Last year, when the state of California sought to remedy a massive technology headache — canceling a $95 million contract with Oracle Corp. when projected savings, bidding procedures, and even campaign contributions raised red flags — four state officials resigned and California dismantled a statewide information technology organization. Drastic as these measures may seem, California legislators are now considering a bill that would create a state board for IT oversight. If passed into law, it would bring the state into the brave new world of “IT governance.”
The intent is to bring a high-level view to IT planning and spending that keeps it on track and on strategy. “There was so much IT activity in the ’90s that didn’t produce any value,” says Jon Oltsik, founder and principal of Hype-Free Consulting, in Acton, Mass. “IT governance is a way to go back to a disciplined approach focused on process, procedure, and results.”
In fact, a mini-industry has sprung up around the idea of IT governance, including the IT Governance Institute; consultancies; software start-ups offering IT-governance suites; and even rigorous specifications, including one, called COBIT (for control objectives for information and related technology), that is already in its third edition. And the consensus among all those involved is that CFOs should sign on for IT governance, whatever it might be. “The CFO must ensure the investors’ satisfaction,” says Vani Kola, president and CEO of Nth Orbit, a software vendor that introduced governance software in May. “That’s why they should do IT governance — not just to follow the law.”
It’s a law, however, that’s driving the IT-governance trend. Within the Sarbanes-Oxley Act of 2002, there are three sections especially relevant to IT: Section 404, which requires officers to attest to the effectiveness of internal controls for financial reporting; Section 302, which requires officers to sign statements verifying the completeness and accuracy of financial statements; and Section 409, which requires that “material financial events” be reported in real time. And it’s a real challenge for CFOs “to fully comply without some really good IT governance in place,” insists Paul McFeeters, CFO of governance-software vendor Kintana Inc.
A Continuous View
Of course, there’s hardly a software maker today that doesn’t claim to solve some aspect of Sarbanes-Oxley, so how does IT governance fit in? And how does it differ — if in fact it does — from other long-standing approaches to managing IT, such as IT oversight committees or IT project portfolio management?

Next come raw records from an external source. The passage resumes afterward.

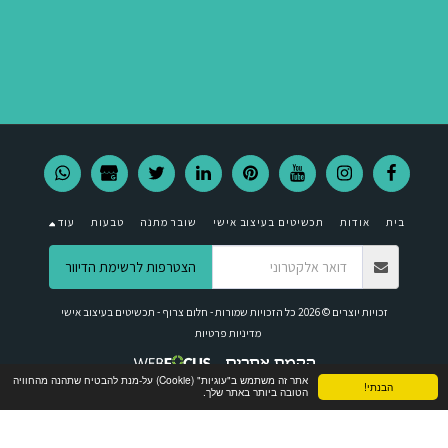
בית
אודות
תכשיטים בעיצוב אישי
שובר מתנה
טבעות
עוד
הצטרפות לרשימת הדיוור
זכויות יוצרים © 2026 כל הזכויות שמורות -
חלום צרוף - תכשיטים בעיצוב אישי
מדיניות פרטיות
אתר זה משתמש ב"עוגיות" (Cookie) על-מנת להבטיח שתהנה מהחוויה
הבנתי!
הטובה ביותר באתר שלך.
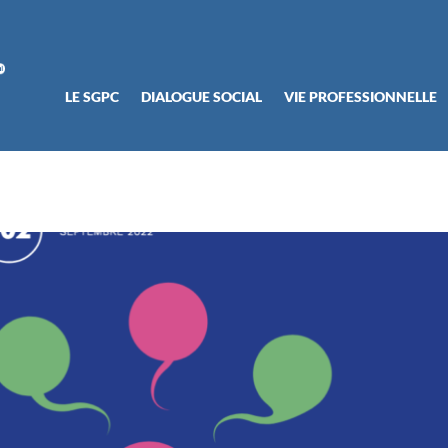
LE SGPC
DIALOGUE SOCIAL
VIE PROFESSIONNELLE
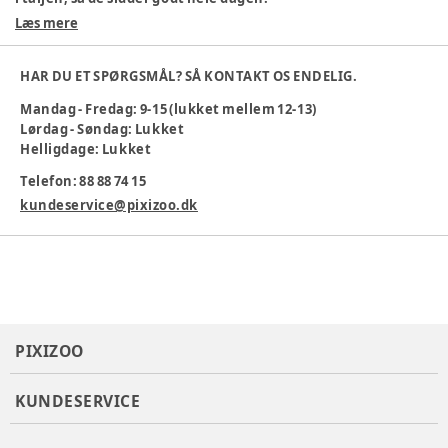
Læs mere
Materiale: 57% bomuld, 38% modal, 5% elastan
Bløde og strækbare
Behagelige at have på
HAR DU ET SPØRGSMÅL? SÅ KONTAKT OS ENDELIG.
Perfekte til både leg og afslapning
Mandag - Fredag: 9-15 (lukket mellem 12-13)
Maskinvask 40 °C
Lørdag - Søndag: Lukket
Et must-have i garderoben til børn, der elsker at bevæge sig!
Helligdage: Lukket
Materialesammensætning
:
57% Øko Bomuld 38% Modal
Telefon: 88 88 74 15
5%ELA
kundeservice@pixizoo.dk
Tøj størrelse
:
50 cm / 0 mdr.
Varenummer:
367760
PIXIZOO
KUNDESERVICE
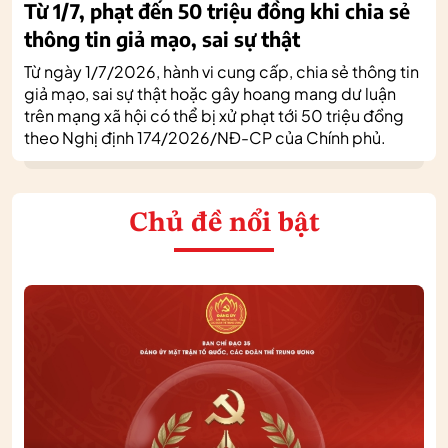
Từ 1/7, phạt đến 50 triệu đồng khi chia sẻ
thông tin giả mạo, sai sự thật
Từ ngày 1/7/2026, hành vi cung cấp, chia sẻ thông tin
giả mạo, sai sự thật hoặc gây hoang mang dư luận
trên mạng xã hội có thể bị xử phạt tới 50 triệu đồng
theo Nghị định 174/2026/NĐ-CP của Chính phủ.
Chủ đề nổi bật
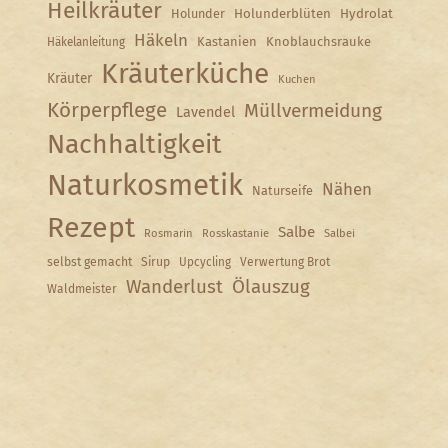
Heilkräuter
Holunder
Holunderblüten
Hydrolat
Häkeln
Kastanien
Knoblauchsrauke
Häkelanleitung
Kräuterküche
Kräuter
Kuchen
Körperpflege
Müllvermeidung
Lavendel
Nachhaltigkeit
Naturkosmetik
Nähen
Naturseife
Rezept
Salbe
Rosmarin
Rosskastanie
Salbei
selbst gemacht
Sirup
Upcycling
Verwertung Brot
Wanderlust
Ölauszug
Waldmeister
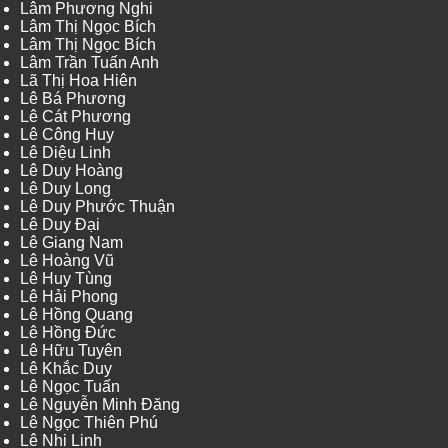
Lâm Phương Nghi
Lâm Thị Ngọc Bích
Lâm Thị Ngọc Bích
Lâm Trần Tuấn Anh
Lã Thị Hoa Hiên
Lê Bá Phương
Lê Cát Phương
Lê Công Huy
Lê Diệu Linh
Lê Duy Hoàng
Lê Duy Long
Lê Duy Phước Thuận
Lê Duy Đại
Lê Giang Nam
Lê Hoàng Vũ
Lê Huy Tùng
Lê Hải Phong
Lê Hồng Quang
Lê Hồng Đức
Lê Hữu Tuyên
Lê Khắc Duy
Lê Ngọc Tuấn
Lê Nguyễn Minh Đăng
Lê Ngọc Thiên Phú
Lê Nhi Linh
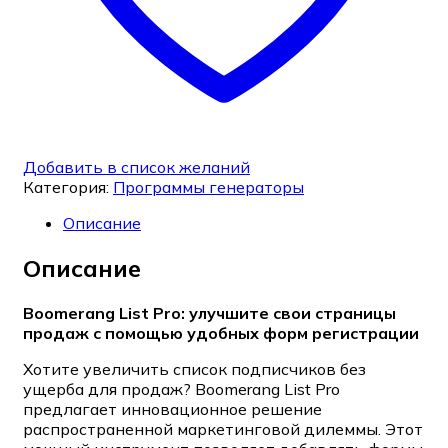
Добавить в список желаний
Категория:
Программы генераторы
Описание
Описание
Boomerang List Pro: улучшите свои страницы
продаж с помощью удобных форм регистрации
Хотите увеличить список подписчиков без
ущерба для продаж? Boomerang List Pro
предлагает инновационное решение
распространенной маркетинговой дилеммы. Этот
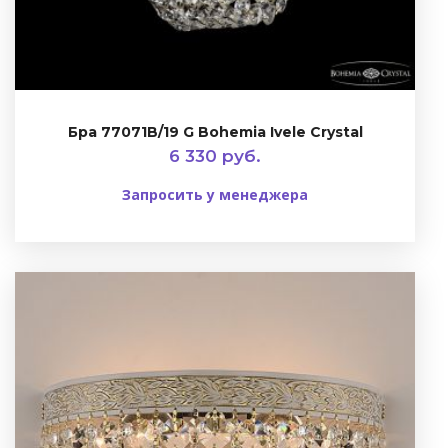
Бра 77071B/19 G Bohemia Ivele Crystal
6 330 руб.
Запросить у менеджера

It’s largely a matter of purview. Oversight committees and portfolio-management methodologies tend to focus on approving and prioritizing IT projects, while governance formalizes a continuous look at strategy and execution: Should we be doing this project at all? If so, what financial returns should we expect, and in what time frame? What milestones will determine whether the project is still on track? That is, IT governance takes the highest-level view possible, which is why, in theory anyway, it may help firms understand whether they have the proper systems in place to meet regulatory requirements.